The black and white horizontal and vertical lines represent current town planning. Colorful round shapes in between, symbolizing the desired diversity. The fabric labyrinth is intended to answer the question: Who are we?
There was little to do in the Dutch pavilion at the Venice Architecture Biennale. The grounds for the biennale were already quiet – the crown sometimes offers an advantage, the Dutch exhibition is quieter than the other pavilions. Not surprisingly, because the Biennale offers more than you can comprehend in one day, with moderate work you can quickly get on.
Something is at stake in Danish design. The Danes flood their pavilion. For months all the rainwater was collected to be filtered, purified, and boiled into tea for all visitors meandering and dripping – teas made from lavender and verbena that grow in high shelves in the same pavilion. As water runs through the streets in the Netherlands and Germany, a radical answer is sought here to the question of how we will live in our cities in the future: with water. Such an effect would have suited the Designland Netherlands well: bold, innovative and, of course, all that water.
But the Netherlands took no risk. He chose the lousy security of a politically correct answer. The complicated texts accompanying the installation amounted to: Architecture is a product of white men. Also have towns built by women of color. This emphasis on identity politics leaves the real question unanswered: what qualities should the diverse city of the future have? The theme that the Netherlands generates, but does not develop, is also interesting: How does a city do justice to other forms of life than humans?
For example, thinking is crippled by color or gender politics (they like to overlap in discussions). The struggle for equality suffers from fundis in their own circle.
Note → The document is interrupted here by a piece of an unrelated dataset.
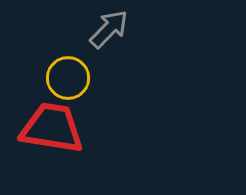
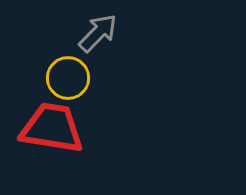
gray arrow: moved 11 px left, 4 px down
Once NRCColumnist Clarice Gargard has been harassed for years by white men who poured racist and sexist excrement on her because she had to defend herself against attacks from her own anti-racist camp last week.
Gargard turned out (still) to follow JK Rowling on Twitter. The Harry Potter writer has been canceled on social media for “transphobic” comments. She had wondered what other word was used for “menstruating”. By sticking to the word “woman”, she would discriminate against transgender people. Now Gargard had failed to stop following Rowling and she too was done.
The same witch hunt affects American Harvard lecturer Carole Hoven. The evolutionary biologist refuses to speak of “pregnant people” instead of “women”. “This ideology has crept into science and into my lecture hall for the past five years,” Hoven said. Consider the trend in obstetrics to replace “breast milk” and “mother” with “human milk” and “birthing parent”. In the VPRO series monthly commitment about menstruation, they speak of a “person with a cycle”. When program director Marlijn Aarts spoke about it on the radio, it escaped her: “you are in a group with women”. She put a hand to her mouth and corrected herself, ‘Uh sorry, I mean women again.’
But science is based on fact, said Harvard researcher Hoven, “and the point is, there is a biological difference: men produce sperm, women produce eggs.” Fellow researcher Laura Lewis responded: “I am shocked and frustrated by transphobia and the hurtful comments from a member of my department.”
There is an important battle to be fought, but the emancipation of color and all that is not straight becomes a revolution that eats its own children. Awakened, sexist radical activists form an aggressive linguistic police force that enforces purity. It doesn’t matter that the American poet Amanda Gorman chose Marieke Lucas Rijneveld to translate The hill that we climb. Rijneveld is not black, therefore unsuitable. Bij1, the political party founded for this emancipation, is being demolished by its own Jacobins.
When awakened tyranny takes hold of other political parties, the left will shrink yet another negligible quantity. Because this craze for cancellation is pushing moderate progressives to the right. And all other leftist ideals have disappeared.
The Art Biennale will be in Venice in a year. Again, the central question is: how are we going to live together? The Netherlands can take revenge. Create a bold pavilion that is truly thought-provoking.
Marcia Luyten is a journalist and writer.